If you happen to have a son or daughter sitting their last year of school, you will know that at the moment IB students are almost done with their exams and A level students will soon be on their study leave. Yes. Exam fever is here.

Does your son or daughter suffer from exam fever?
Do they get stressed, nervous and even have panic attacks, as the exam date gets nearer? 

If you happen to have a son or daughter sitting their last year of school, you will know that at the moment IB students are almost done with their exams and A level students will soon be on their study leave. Yes. Exam fever is here.

Does your son or daughter suffer from exam fever?
Do they get stressed, nervous and even have panic attacks, as the exam date gets nearer? 

It is quite some time ago that I sat my A level exams. However, I still vividly remember my experience. I found it difficult to fall asleep the night before the exam. I tossed and turned and tried to banish, in vain, all the negative scenarios that had crept into my head. On the morning of the exam I was a bundle of nerves and could not eat a thing. In order to keep my energy levels up I used to suck a dextrose tablet every now and then. I used to look with envy at the other students who seemed calm. I could not understand how they could stay so calm and chat away to each other like any other day while I was almost falling to pieces.  I used to ask myself “How do they do that?”

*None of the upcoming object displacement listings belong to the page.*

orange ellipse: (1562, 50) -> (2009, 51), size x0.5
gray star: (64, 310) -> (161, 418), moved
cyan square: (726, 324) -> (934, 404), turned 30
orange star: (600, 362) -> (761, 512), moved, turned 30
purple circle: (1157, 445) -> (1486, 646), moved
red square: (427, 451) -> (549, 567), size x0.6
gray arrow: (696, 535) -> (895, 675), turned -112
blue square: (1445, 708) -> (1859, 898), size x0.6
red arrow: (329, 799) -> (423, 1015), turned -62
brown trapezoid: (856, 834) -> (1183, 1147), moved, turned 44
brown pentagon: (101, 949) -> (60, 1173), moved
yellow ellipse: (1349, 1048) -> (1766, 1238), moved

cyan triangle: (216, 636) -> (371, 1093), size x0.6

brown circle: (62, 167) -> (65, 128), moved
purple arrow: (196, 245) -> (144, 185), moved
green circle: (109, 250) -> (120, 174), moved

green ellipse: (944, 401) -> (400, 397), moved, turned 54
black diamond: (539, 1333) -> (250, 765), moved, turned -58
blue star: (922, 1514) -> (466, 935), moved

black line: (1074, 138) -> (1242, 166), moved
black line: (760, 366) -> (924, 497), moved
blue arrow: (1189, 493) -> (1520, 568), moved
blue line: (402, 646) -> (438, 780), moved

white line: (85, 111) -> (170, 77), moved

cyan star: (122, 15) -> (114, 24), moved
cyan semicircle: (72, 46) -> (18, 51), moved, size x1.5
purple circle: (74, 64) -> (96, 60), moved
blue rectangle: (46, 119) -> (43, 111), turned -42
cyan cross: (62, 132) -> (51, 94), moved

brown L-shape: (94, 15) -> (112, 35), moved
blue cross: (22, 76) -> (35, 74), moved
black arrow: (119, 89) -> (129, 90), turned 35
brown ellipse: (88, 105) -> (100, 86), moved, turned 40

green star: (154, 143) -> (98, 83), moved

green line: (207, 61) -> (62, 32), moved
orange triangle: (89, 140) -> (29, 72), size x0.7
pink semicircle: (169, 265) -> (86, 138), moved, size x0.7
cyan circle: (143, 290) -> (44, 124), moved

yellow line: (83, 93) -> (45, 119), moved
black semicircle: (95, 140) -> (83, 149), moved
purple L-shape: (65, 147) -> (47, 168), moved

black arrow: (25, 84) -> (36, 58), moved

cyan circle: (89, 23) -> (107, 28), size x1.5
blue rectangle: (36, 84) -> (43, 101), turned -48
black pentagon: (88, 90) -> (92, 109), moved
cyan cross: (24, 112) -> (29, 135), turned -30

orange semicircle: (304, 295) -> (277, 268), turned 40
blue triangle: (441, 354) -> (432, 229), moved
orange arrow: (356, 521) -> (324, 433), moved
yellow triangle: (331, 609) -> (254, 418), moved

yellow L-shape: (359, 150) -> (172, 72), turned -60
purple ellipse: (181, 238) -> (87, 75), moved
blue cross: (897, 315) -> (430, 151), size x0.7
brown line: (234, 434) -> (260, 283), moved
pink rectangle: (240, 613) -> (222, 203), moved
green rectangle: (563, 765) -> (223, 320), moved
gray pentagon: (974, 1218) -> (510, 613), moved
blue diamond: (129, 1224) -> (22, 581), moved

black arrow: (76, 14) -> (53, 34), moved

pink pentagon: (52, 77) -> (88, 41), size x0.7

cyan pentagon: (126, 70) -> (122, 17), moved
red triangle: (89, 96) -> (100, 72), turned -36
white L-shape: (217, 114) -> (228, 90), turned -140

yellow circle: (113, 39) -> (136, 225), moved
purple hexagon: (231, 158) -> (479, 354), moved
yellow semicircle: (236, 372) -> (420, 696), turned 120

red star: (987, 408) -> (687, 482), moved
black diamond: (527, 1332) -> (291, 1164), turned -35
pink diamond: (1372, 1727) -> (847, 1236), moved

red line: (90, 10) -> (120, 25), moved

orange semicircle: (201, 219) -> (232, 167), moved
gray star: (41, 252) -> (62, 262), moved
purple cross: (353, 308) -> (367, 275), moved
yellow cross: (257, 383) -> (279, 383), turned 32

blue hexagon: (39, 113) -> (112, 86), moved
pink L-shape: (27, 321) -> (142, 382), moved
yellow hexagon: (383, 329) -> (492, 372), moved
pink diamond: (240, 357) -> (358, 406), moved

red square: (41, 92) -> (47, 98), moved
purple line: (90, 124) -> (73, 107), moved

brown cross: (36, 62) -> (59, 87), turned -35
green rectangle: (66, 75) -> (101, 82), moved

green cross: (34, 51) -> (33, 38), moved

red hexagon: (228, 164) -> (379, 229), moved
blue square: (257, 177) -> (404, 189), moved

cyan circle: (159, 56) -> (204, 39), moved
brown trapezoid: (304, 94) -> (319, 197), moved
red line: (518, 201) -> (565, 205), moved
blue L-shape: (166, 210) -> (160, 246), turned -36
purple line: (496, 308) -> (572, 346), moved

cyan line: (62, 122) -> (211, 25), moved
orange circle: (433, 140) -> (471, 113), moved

I found the answer to my question 16 years later when I discovered NLP.

Representational Systems and Submodalities

 We take in the world through our five senses and, using the information we gather, we make internal representations of the world. In NLP these are called “Representational Systems” and the five senses are called ‘Modalities” and they are:

V = Visual (sense of sight)
A = Auditory (sense of hearing)
K = Kinaesthetic (sense of touch and feeling)
O = Olfactory (sense of smell)
G = Gustatory (sense of taste)

From an NLP perspective, we concentrate on the first three senses, as the olfactory and gustatory sense, tend to be included under the Kinaesthetic System.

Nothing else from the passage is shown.